Up until yesterday, shares in Aminex (LSE: AEX) were down 28% over 12 months, echoing the slump among smaller oil and gas explorers. But a morning spike today of 18% has lifted the shares to 1.45p, after the company reported first gas from its Kiliwani North field in Tanzania.
Production from the field, in which Aminex should have a 51.75% stake after a recent partial disposal, is expected to reach a production level of around 4,000 to 5,000 barrels of oil equivalent per day gross over the next 90 to 100 days — and Aminex expects to receive $10m to $15m per year from the Tanzania Petroleum Development Corporation for it.
I’d hoped I was close to the bottom when I bought Premier Oil (LSE: PMO) shares at 99p back in September, but the subsequent fall to just 19p reinforced the lesson that no matter how far a share has fallen, there’s still another possible 100% to go. But since then, Premier pulled off what I think was a bit of a coup in snapping up E.ON’s North Sea assets for $120m — it should be cash generative, and will surely be seen as a bargain price in a few years’ time.
Premier shares have more than double since that 19p low, to 44p today (I’m only 55% down, whoopee!) and I see it as a risky but good prospect. The big downer is the company’s net debt, which stood at more than $2.2bn at 31 December. But unlike some others, Premier does not seem to be facing any prospect of its lenders pulling the plug — in fact, they have agreed to loosen Premier’s fianancial covenants until mid-2017, while the company is focusing on debt reduction.

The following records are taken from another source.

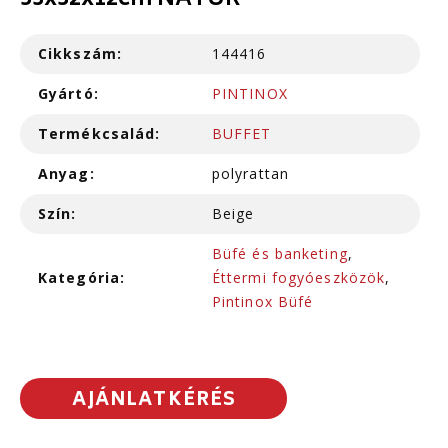
53x32x12cm NATÚR
Cikkszám:
144416
Gyártó:
PINTINOX
Termékcsalád:
BUFFET
Anyag:
polyrattan
Szín:
Beige
Büfé és banketing
,
Kategória:
Éttermi fogyóeszközök
,
Pintinox Büfé
AJÁNLATKÉRÉS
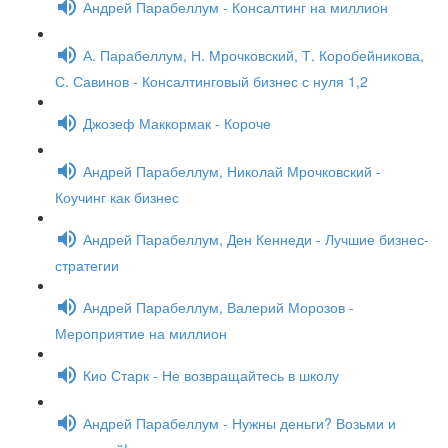
Андрей Парабеллум - Консалтинг на миллион
А. Парабеллум, Н. Мрочковский, Т. Коробейникова,
С. Савинов - Консалтинговый бизнес с нуля 1,2
Джозеф Маккормак - Короче
Андрей Парабеллум, Николай Мрочковский -
Коучинг как бизнес
Андрей Парабеллум, Ден Кеннеди - Лучшие бизнес-
стратегии
Андрей Парабеллум, Валерий Морозов -
Мероприятие на миллион
Кио Старк - Не возвращайтесь в школу
Андрей Парабеллум - Нужны деньги? Возьми и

My timing stank, but I’m happy to hold.
Oxford Biomedica (LSE: OXB) shareholders won’t be too chuffed when they look back on the 57% price drop they’ve suffered over the past 12 months, but they can perhaps take a little heart today from seeing a 5.7% rise to 5.55p — perhaps in anticipation of full-year results due on 28 April.
The company specializes in gene therapy and cell-based medicine, which is surely the future for many of today’s health problems and is likely to be a field which generates lots of tasty profits. But the problem, as with any other new technology still in the startup “blue sky” days (and I’m minded of fuel cell research, which has been touted for years but is still in its infancy) is that we really don’t know when the big commercial breakthroughs will come and who will profit from them.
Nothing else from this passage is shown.